Las malas noticias están sucediendo ahora mismo. El alza del dólar y el encarecimiento del crédito internacional más la fundada sospecha de que Trump será mucho más proteccionista que Barack Obama ya están afectando la economía nacional, cuyos componentes positivos eran hasta ahora la confianza, la expectativa futura, el crédito barato y la apuesta real a la globalización. Las acciones de la mayoría de las empresas nacionales y los bonos de corto y largo plazos vienen a la baja, y no hay nada que indique que esta tendencia se revertirá. El derribo de la barrera arancelaria para que entren en Estados Unidos las exportaciones argentinas de carne y limón sigue en veremos, y nada hace prever que la nueva administración, con su defensa del americanismo, las levante en el corto plazo.

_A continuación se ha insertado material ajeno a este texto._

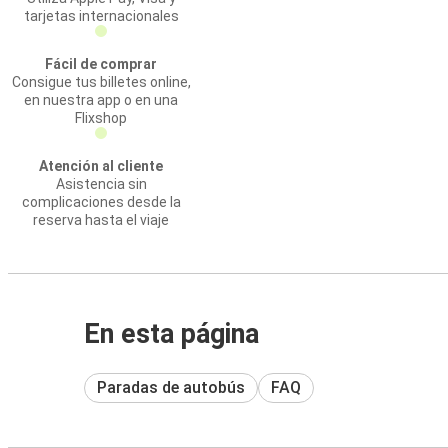
tarjetas internacionales
Fácil de comprar
Consigue tus billetes online,
en nuestra app o en una
Flixshop
Atención al cliente
Asistencia sin
complicaciones desde la
reserva hasta el viaje
En esta página
Paradas de autobús
FAQ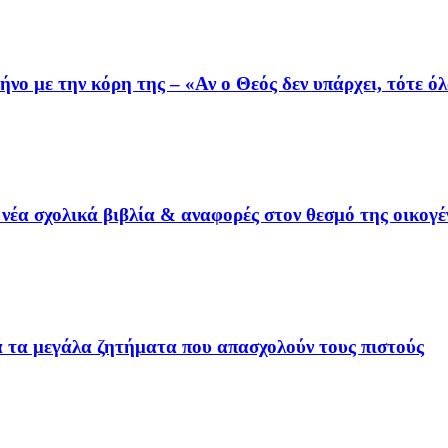
ο με την κόρη της – «Αν ο Θεός δεν υπάρχει, τότε όλ
έα σχολικά βιβλία & αναφορές στον θεσμό της οικογέ
ια τα μεγάλα ζητήματα που απασχολούν τους πιστούς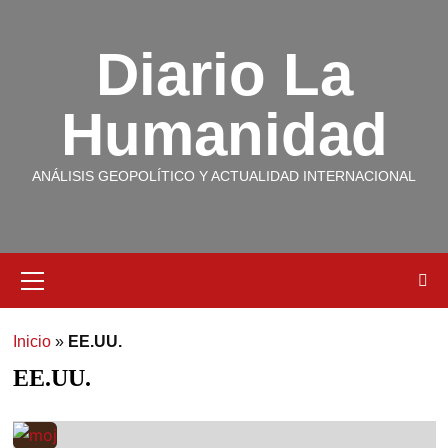
Diario La
Humanidad
ANÁLISIS GEOPOLÍTICO Y ACTUALIDAD INTERNACIONAL
Inicio
»
EE.UU.
EE.UU.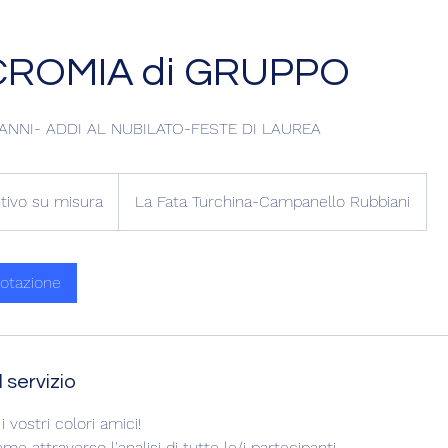
ROMIA di GRUPPO
ANNI- ADDI AL NUBILATO-FESTE DI LAUREA
tivo su misura
La Fata Turchina-Campanello Rubbiani
notazione
 servizio
 vostri colori amici!
me attraverso l'analisi di tutte le/i partecipanti.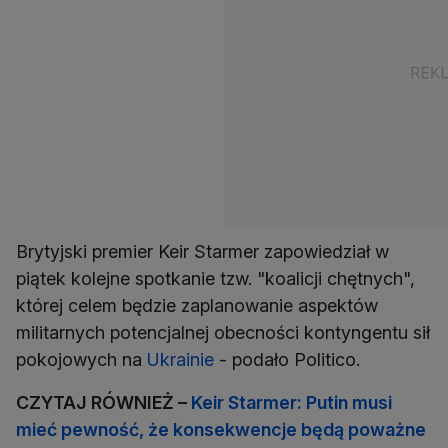
Brytyjski premier Keir Starmer zapowiedział w
piątek kolejne spotkanie tzw. "koalicji chętnych",
której celem będzie zaplanowanie aspektów
militarnych potencjalnej obecności kontyngentu sił
pokojowych na
Ukrainie
- podało Politico.
CZYTAJ RÓWNIEŻ –
Keir Starmer: Putin musi
mieć pewność, że konsekwencje będą poważne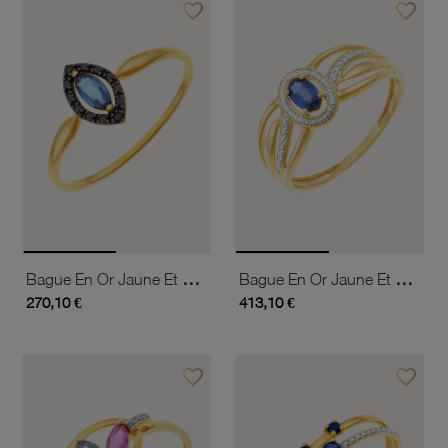
favorite_border
favorite_border
Ajouter à vos favoris
Ajouter 
Bague En Or Jaune Et Rhodié, Saphir Et Spinelles
Bague En Or Jaune Et Rhodié, Saphir Ovale
270,10 €
413,10 €
favorite_border
favorite_border
Ajouter à vos favoris
Ajouter 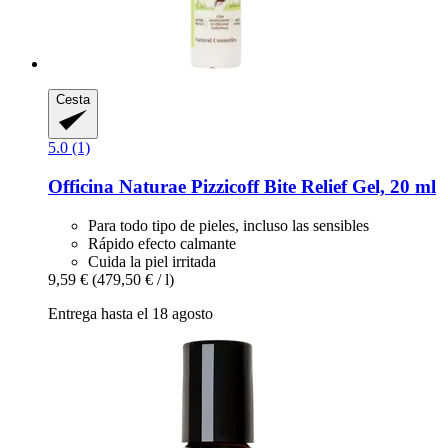
Cesta
5.0 (1)
Officina Naturae
Pizzicoff Bite Relief Gel, 20 ml
Para todo tipo de pieles, incluso las sensibles
Rápido efecto calmante
Cuida la piel irritada
9,59 €
(479,50 € / l)
Entrega hasta el 18 agosto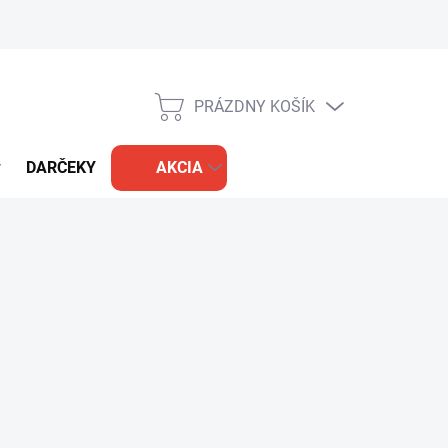
PRÁZDNY KOŠÍK
NÁKUPNÝ
KOŠÍK
DARČEKY
AKCIA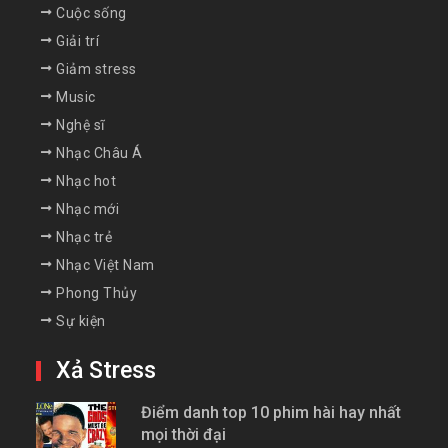
Cuộc sống
Giải trí
Giảm stress
Music
Nghệ sĩ
Nhạc Châu Á
Nhạc hot
Nhạc mới
Nhạc trẻ
Nhạc Việt Nam
Phong Thủy
Sự kiện
Xả Stress
Điểm danh top 10 phim hài hay nhất
mọi thời đại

El martes pasado, Andrés Oppenheimer discriminó, entre las cosas que Trump efectivamente haría, las que nunca podría realizar, más allá de la retórica. Explicó que Trump no tendría manera de expulsar de Estados Unidos a 11 millones de indocumentados, por el enorme costo económico y los problemas judiciales. Pero agregó que probablemente terminará deportando más extranjeros que el propio Obama, quien superó el récord. Vaticinó que el Parlamento no le autorizará el gasto de entre 12 y 25.000 millones de dólares para construir un nuevo muro en la frontera con México, pero aclaró que Trump aprovechará entonces para acusar a los legisladores de antiamericanos. Anticipó que el presidente electo tampoco podrá colocar un arancel del 35% a las importaciones de México, porque encarecería el precio de los autos que se ensamblan en ese país y se venden en Estados Unidos. No descartó que su política proteccionista afecte a los demás países de América latina.

Lo que todavía casi nadie se detuvo a analizar es el daño simbólico y práctico que la retórica de este presidente populista y de derecha ya está generando dentro y fuera de su país. No hay ciudad en los Estados Unidos donde las minorías amenazadas no se hayan manifestado contra las políticas con las que Trump amenaza. Las familias se están empezando a separar entre quienes consideran que Trump es un hombre corajudo y antiestablishment y los que interpretan que constituye en eslabón perdido de los descendientes de Adolf Hitler. Los analistas políticos discuten aún si el magnate norteamericano representa lo nuevo o el regreso de lo más viejo y rancio de la política de los últimos años.

Los millones de votantes del Partido Demócrata asisten azorados a los efusivos saludos de los líderes de derecha y neonazis de Europa, quienes sueñan con un mundo dominado por el nacionalismo extremo, las fronteras cerradas y la supremacía de la raza blanca. Pero el dato más grave es que prácticamente toda la retórica de Trump está basada en el odio, el resentimiento y la mentira. Las palabras altisonantes y agresivas en detrimento de los datos y las estadísticas. Y no se trata solamente de él, sino de gente como Steve Bannon, quien hasta hace poco comandaba un sitio considerado xenófobo y supremacista y acaba de ser designado uno de sus principales asesores. Trump y Bannon dicen lo primero que se les pasa por la cabeza y no aceptan ni el más mínimo intercambio de opinión.

En este sentido, no me sorprendió para nada que la ex presidenta Cristina Fernández reivindicara a Trump como un líder distinto, capaz de enfrentar a la burocracia de Washington y a Wall Street. Pero lo que en verdad une a ambos no es la aparente resistencia a lo viejo y decadente, sino el relato voluntarista y tan poco apegado a la verdad. Está claro que la Argentina no es Estados Unidos y es de esperar que las instituciones eviten la acción delirante de este millonario excéntrico, especialista en no pagar los impuestos que ahora deberá cobrar. ¿Pero cuánto podría cambiar un hombre de 70 años, que se pasó la mayor parte de su vida dando órdenes y a quien no se le conoce, al menos en público, ningún gesto de humildad, reconocimiento del error ni la más mínima empatía por el otro?

Para dar una respuesta definitiva hay que esperar, pero los antecedentes no parecen alentadores. Mintió en su declaración de impuestos, agitó el engaño de que Obama no había nacido en Estados Unidos, maltrató a mujeres y enfrenta juicios por fraude desde la universidad que apadrina. ¿Cómo podría gobernar con eficacia y honestidad una persona que pasó gran parte de su existencia engañando a la gente?